El 1.04.1976 salió a los quioscos el primer número de la revista PUNTO Y HORA

Lecturas

El primer número de Punto y Hora de Euskal Herría se publica el 1 de abril de 1976 bajo la dirección de Mirentxu Purroy Ferrer.

Su macheta es la siguiente:

Directora: Dña. Mirentxu Purroy Ferrer

Redactor Jefe: D. Emilio Gómez Vega:

Gerente: D. Jorge Mogilnicki.

Redacción: Ángel Sánchez de la Fuente, E. Goiburu, Ibón Beregain, I. Laurentx, Xabier Zubiri, A. de la FOnt, Roger Etxeberry, Maria Larrimbe, Ander Eza, Maialen Iruren, Ainhoa Zabalza, Francisco Larreta, Eneko de Navarlaz, Sebastián Serrano, Luis María Pedro Peña, Dimas Zembrana.

LA REVISTA ‘PUNTO Y HORA’, ÓRGANO DE LA FORMACIÓN.

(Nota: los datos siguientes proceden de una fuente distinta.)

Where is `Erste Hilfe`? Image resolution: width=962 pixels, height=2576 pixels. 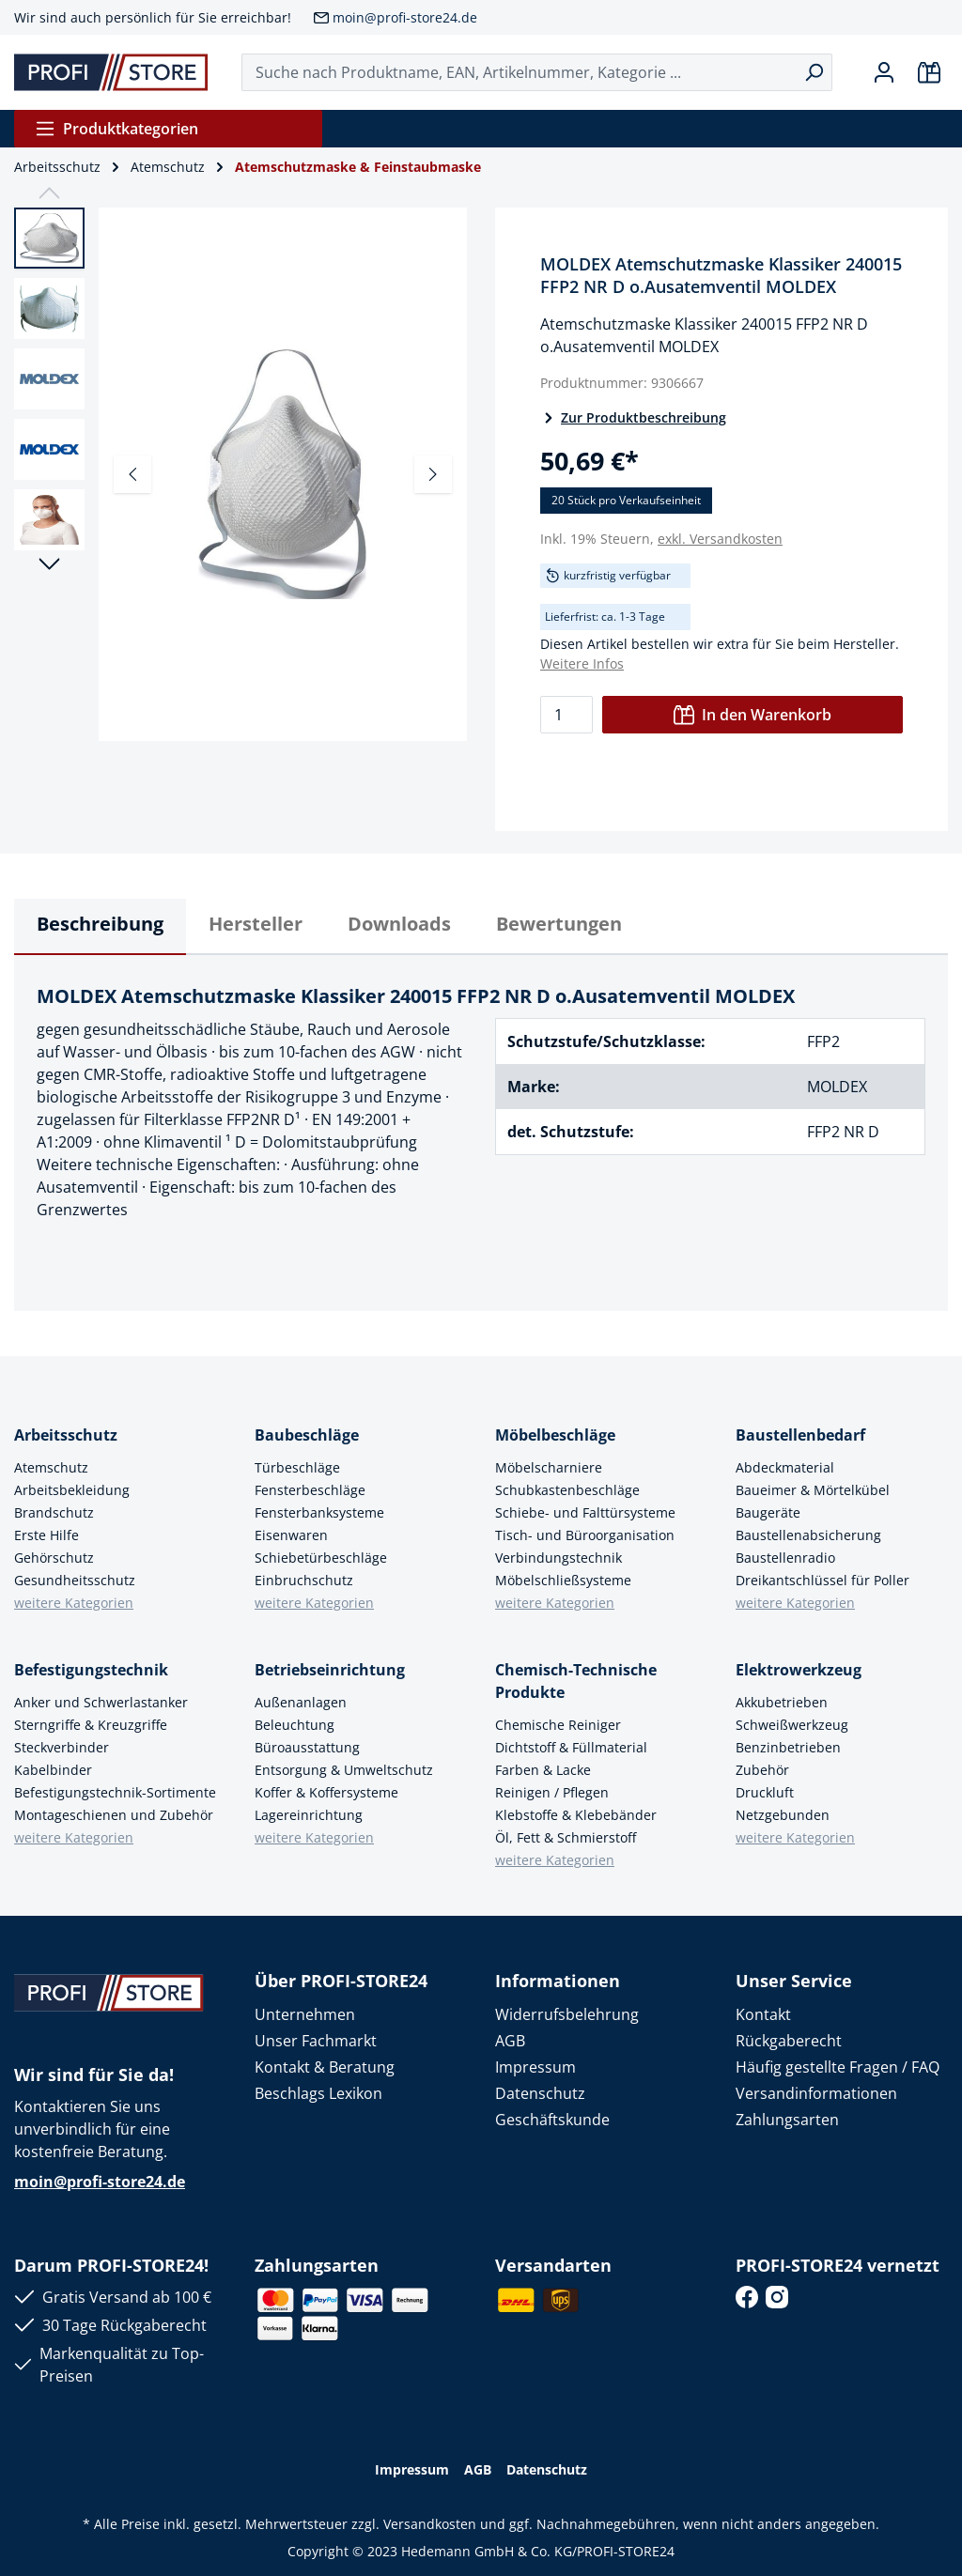 Erste Hilfe is located at coordinates (46, 1535).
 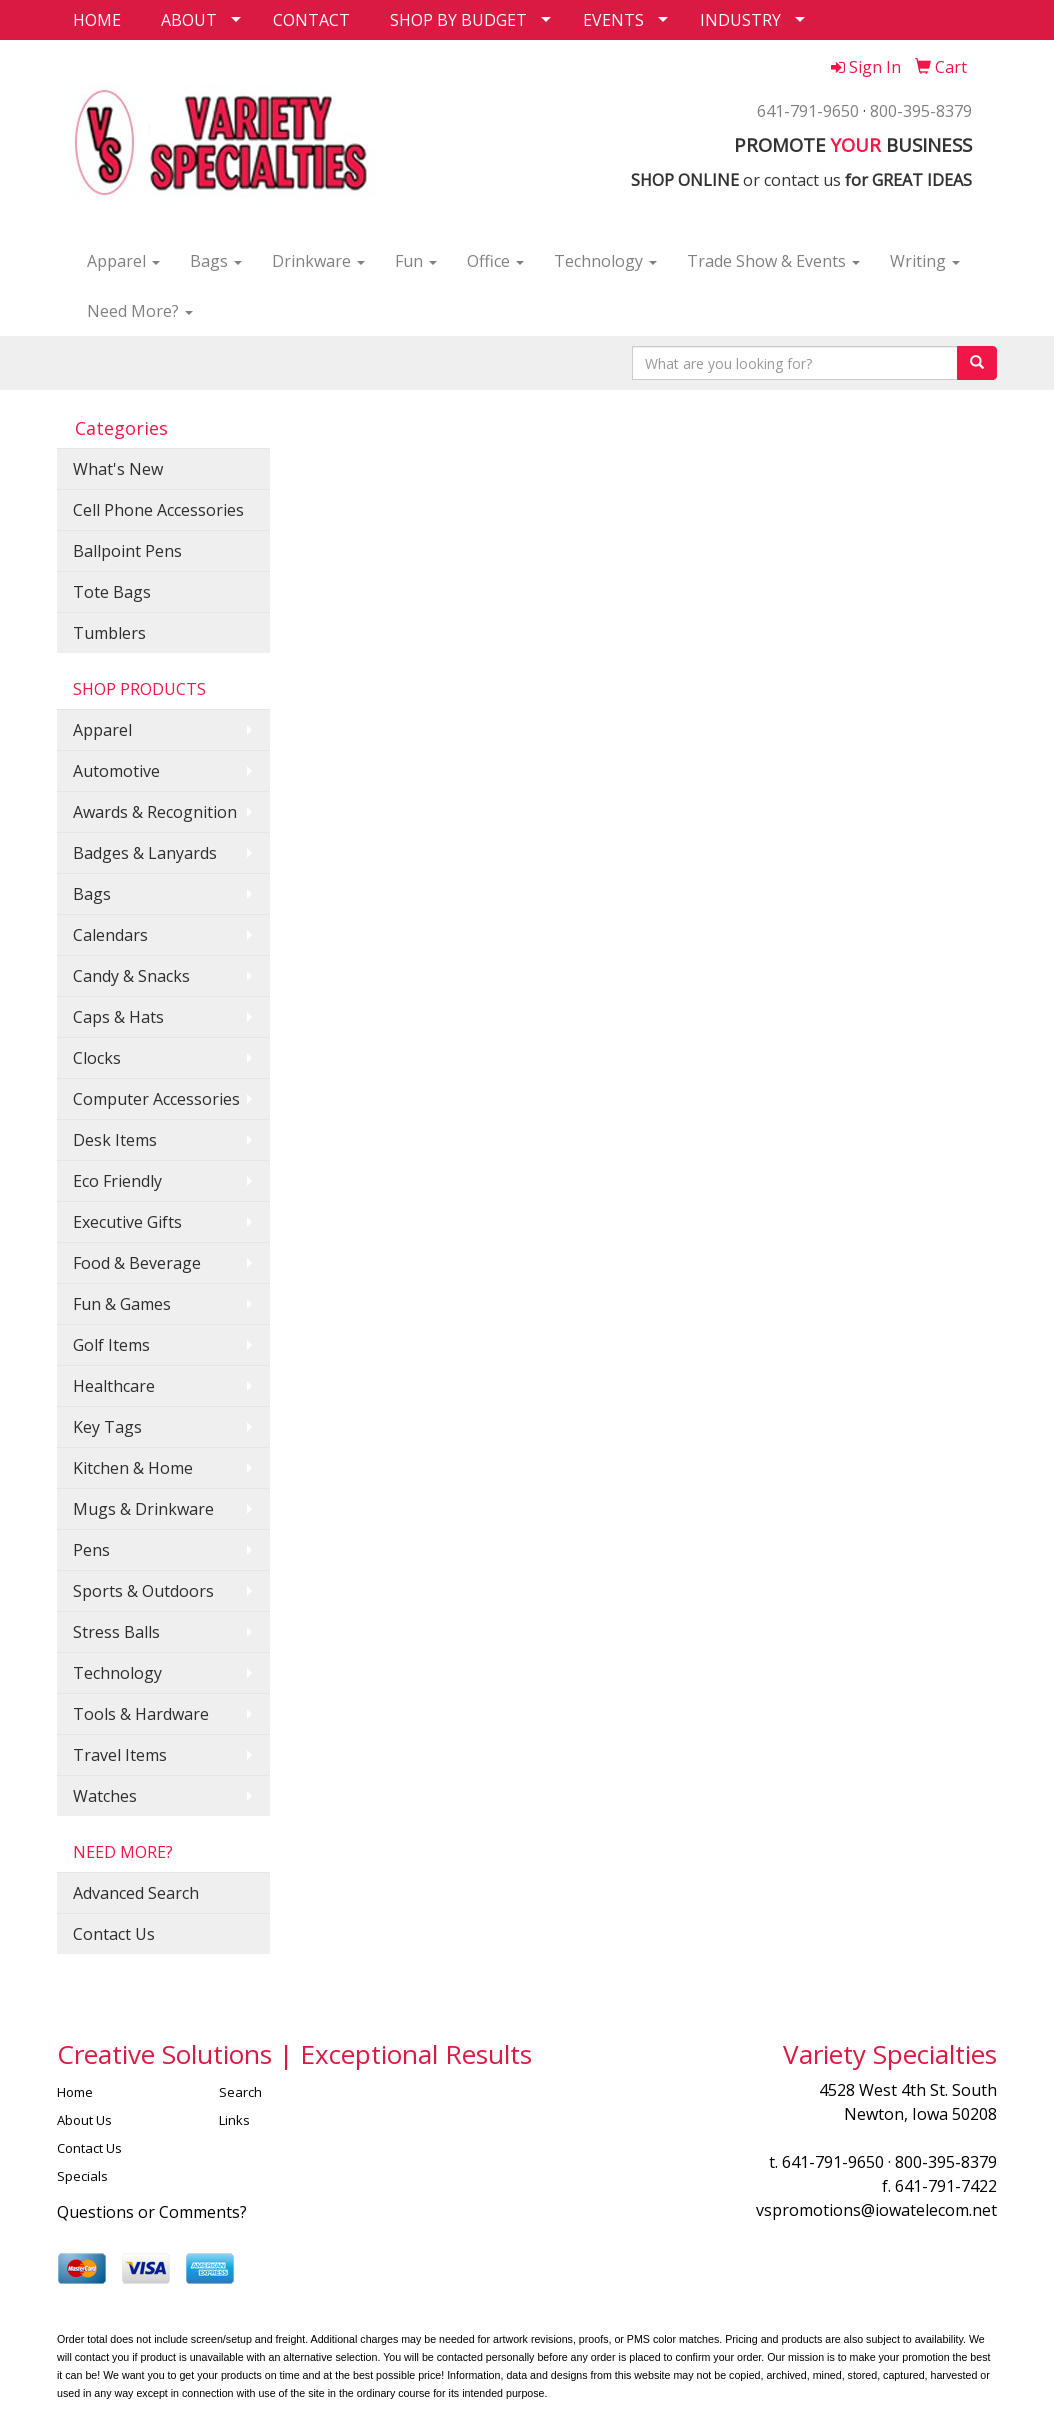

La revista PUNTO Y HORA, que, según la policía es propiedad directa de ETA Militar, actuará en la práctica como órgano de expresión de esta organización. Con recurrentes reportajes sobre los dirigentes que acuden a visitar a los miembros de ETA encarcelados por asesinato, como el Sr. Telesforo Monzón y el Sr. Francisco Letamendia y declaraciones de estos asegurando que los presos de ETA no debían ser llamados «terroristas», sino ‘guradis».

¿UN PUBLICACIÓN DIRECTAMENTE CONTROLADA POR LOS ASESINOS DE ETA?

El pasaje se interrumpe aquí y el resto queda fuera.